F, a novel by Daniel Kehlmann, published August 2014, was reviewed by James Wood in the New Yorker. He writes that F can seem a conventional tale of family woes, shaped around the life stories of the three failed Friedland brothers, Ivan, Eric, and Martin. Each, in different ways, is a fake or a fraud (one of the things “F” stands for in the book, along with “faith,” “family,” and “Friedland”).
J., written by Man Booker Prize-winner Howard Jacobson and published October 2014, is also a philosophical work of fiction set in an Orwellian world where collective memory has vanished and the past is dangerous territory.
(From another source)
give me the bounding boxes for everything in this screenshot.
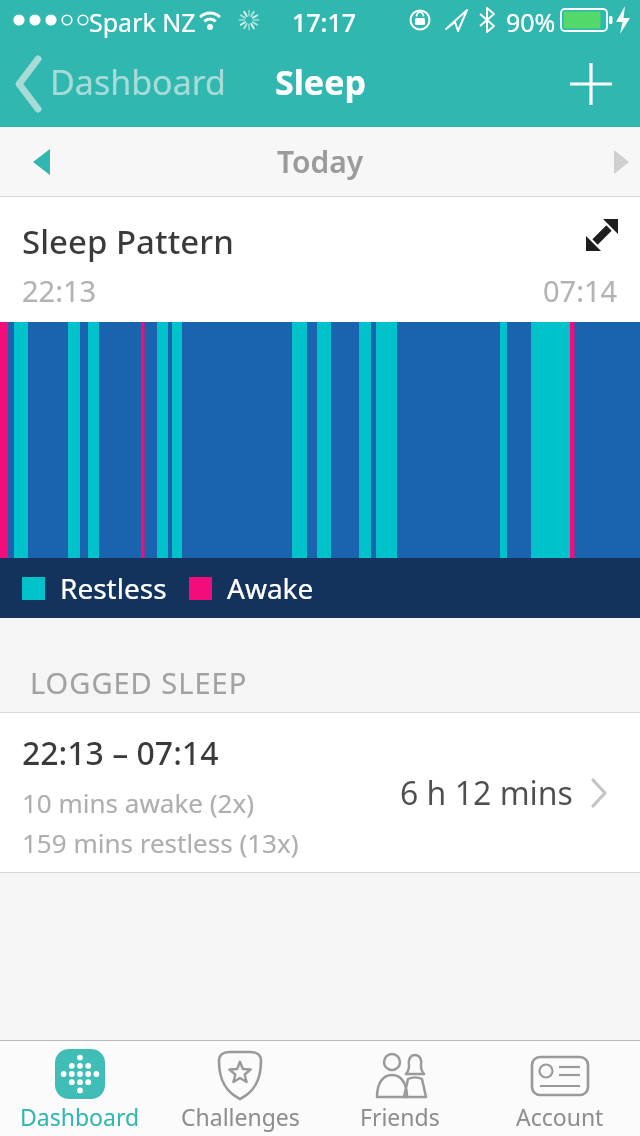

S. by J. J. Abrams, published October 2013, has a plot slightly reminiscent of an activity for the library’s 2009 One Book event for Extremely Loud & Incredibly Close. We engaged in Book Crossing, the practice of leaving a book in a public place to be picked up and read by others, who then do likewise. In Abrams’ book, a young woman picks up a book left behind by a stranger. She finds the book full of margin notes, and responds with notes of her own, leaving the book behind for the same stranger to find. The result is an unlikely conversation.
Even though it is highly unusual to use just one letter of the alphabet for a title, it is not without precedent. There are numerous examples from A-Z. In 1968, Andy Warhol’s book was simply a. John Updike titled his 1988 novel S. Thomas Pynchon wrote V. in 1963.
Still, one wonders why an author would write a book, get to the end, and then pick the title from one letter of the alphabet, especially when single-letter titles are not Internet friendly. I’m still looking for a book with the numeral 1 as the title–I didn’t write down the author’s name.